While it’s true that we cover a great deal of the Bible in the three-year Sunday Mass cycle, it’s not the entire thing.

At daily Mass, we have a two year cycle that also covers a great deal of the Bible, but again, not every verse.

I also think it’s important to sit down and read whole books at a time, in order to understand the context of the readings at Mass - but I agree with you that pairing Old Testament prophecies with the New Testament events that they relate to is way cool. :slight_smile:


I’ve done that and it’s a very good idea! :thumbsup: You’ll learn of some verses you didn’t even know were in there, I certainly did. I just made up my mind one day that I should at least as a Christian read the whole Bible from front to back in order at least once, and I did. It was very interesting. I say do it. :thumbsup:


I agree with this, it made me understand things better by reading from cover to cover. Better than I understood before by just reading verses or books in no particular order. It took me more than 4 months though. :blush: But I did it. :slight_smile: It’s good to know that I have read every single verse in the Bible at least once.
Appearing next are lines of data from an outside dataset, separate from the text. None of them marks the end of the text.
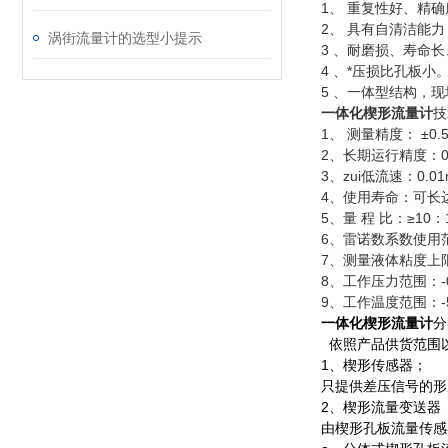
1、 重复性好、精确
2、 具有自清洁能
涡街流量计的选型小提示
3 、耐磨损、寿命
4 、*压损比孔板小
5 、一体型结构，
一体化楔形流量计
技
1、 测量精度： ±0.
2、长期运行精度：0.2
3、zui低流速：0.01
4、使用寿命：可长
5、量 程 比：≥10：
6、雷诺数系数使用范
7、测量液体粘度上限：
8、工作压力范围：-0
9、工作温度范围：-5
一体化楔形流量计
分
依照产品供货范围以
1、楔形传感器；
只提供差压信号的形
2、楔形流量变送器 
由楔形孔板流量传感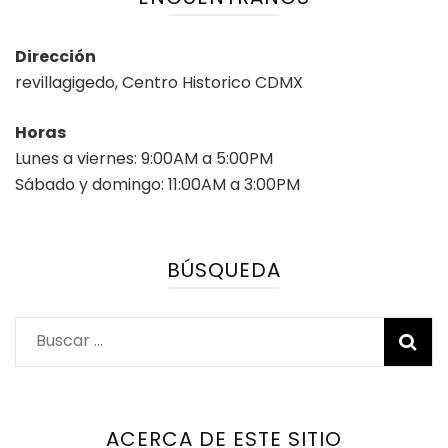
Dirección
revillagigedo, Centro Historico CDMX
Horas
Lunes a viernes: 9:00AM a 5:00PM
Sábado y domingo: 11:00AM a 3:00PM
BÚSQUEDA
Buscar:
ACERCA DE ESTE SITIO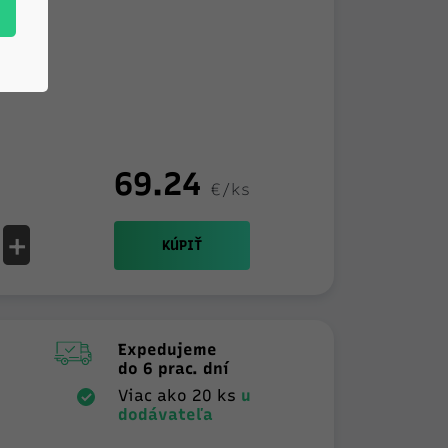
69.24
€/ks
+
KÚPIŤ
Expedujeme
do 6 prac. dní
Viac ako 20 ks
u
dodávateľa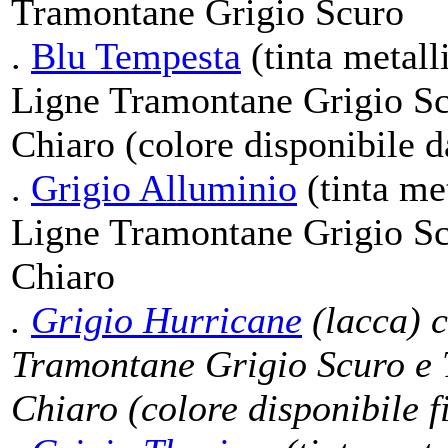
Tramontane Grigio Scuro
.
Blu Tempesta
(tinta metall
Ligne Tramontane Grigio Sc
Chiaro (colore disponibile 
.
Grigio Alluminio
(tinta met
Ligne Tramontane Grigio Sc
Chiaro
.
Grigio Hurricane
(lacca) c
Tramontane Grigio Scuro e 
Chiaro (colore disponibile f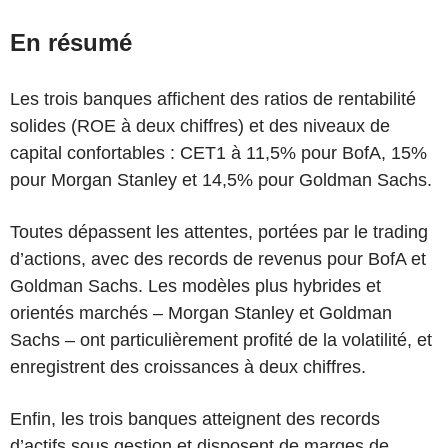
En résumé
Les trois banques affichent des ratios de rentabilité
solides (ROE à deux chiffres) et des niveaux de
capital confortables : CET1 à 11,5% pour BofA, 15%
pour Morgan Stanley et 14,5% pour Goldman Sachs.
Toutes dépassent les attentes, portées par le trading
d’actions, avec des records de revenus pour BofA et
Goldman Sachs. Les modèles plus hybrides et
orientés marchés – Morgan Stanley et Goldman
Sachs – ont particulièrement profité de la volatilité, et
enregistrent des croissances à deux chiffres.
Enfin, les trois banques atteignent des records
d’actifs sous gestion et disposent de marges de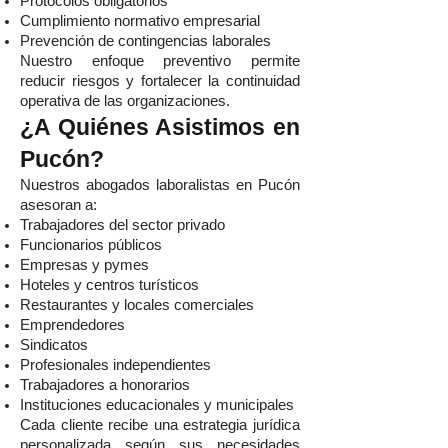
Protocolos obligatorios
Cumplimiento normativo empresarial
Prevención de contingencias laborales
Nuestro enfoque preventivo permite
reducir riesgos y fortalecer la continuidad
operativa de las organizaciones.
¿A Quiénes Asistimos en
Pucón?
Nuestros abogados laboralistas en Pucón
asesoran a:
Trabajadores del sector privado
Funcionarios públicos
Empresas y pymes
Hoteles y centros turísticos
Restaurantes y locales comerciales
Emprendedores
Sindicatos
Profesionales independientes
Trabajadores a honorarios
Instituciones educacionales y municipales
Cada cliente recibe una estrategia jurídica
personalizada según sus necesidades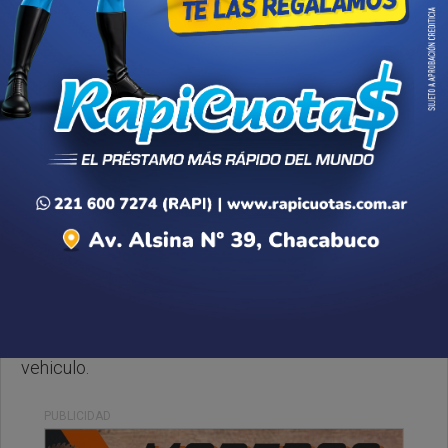
Lunes, 25 de Mayo de 2026 . 23:06 Hs.
Les comentamos que hace un rato una señora de
aproximadamente 45 años sufrió graves
quemaduras al explotar una manguera de agua de un
vehiculo.
PUBLICIDAD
I disagree with this, I did learn more by reading it from cover to cover and did get more understanding of things and context. More than I understood before. :slight_smile:


I 2nd this.


I also agree that the cover-to-cover approach can be tiring. I always got though Genesis and then stopped.

Mark Hart the “Bible Geek” recommends starting with one of the Gospels because there will be stories we are familiar with and it will be easier to read.


Agree with this. Getting the big picture is key. They Bible is a collection of 73 books. It is not one book with 73 chapters. You have to understand how the books relate to each other and the big picture to really be able to understand what you are reading. Most people who start get bored and lost in the detailed Levitical laws and ceremonies.


100% agree. As other posters have said, the Bible is not arranged in any type of narrative or Chronological order so you end up reading some books in the wrong time (in terms of which covenant, for instance) For example, reading straight through puts the Book of Job in the Davidic covenant. So the setting you see in your mind reflects this time period in history. The thing is Job happened just after the covenant with Abraham. Wait, that makes the setting and circumstances look different. Now we realize, when we read Job, it was not after 10 commandants, Egyptian captivity, desert wanderings, judges, and kings and after the kingdom divided; it was before all that. Makes a difference in our understanding.

The Ascension Press suggestion with the timeline and Salvation History were both great suggestions.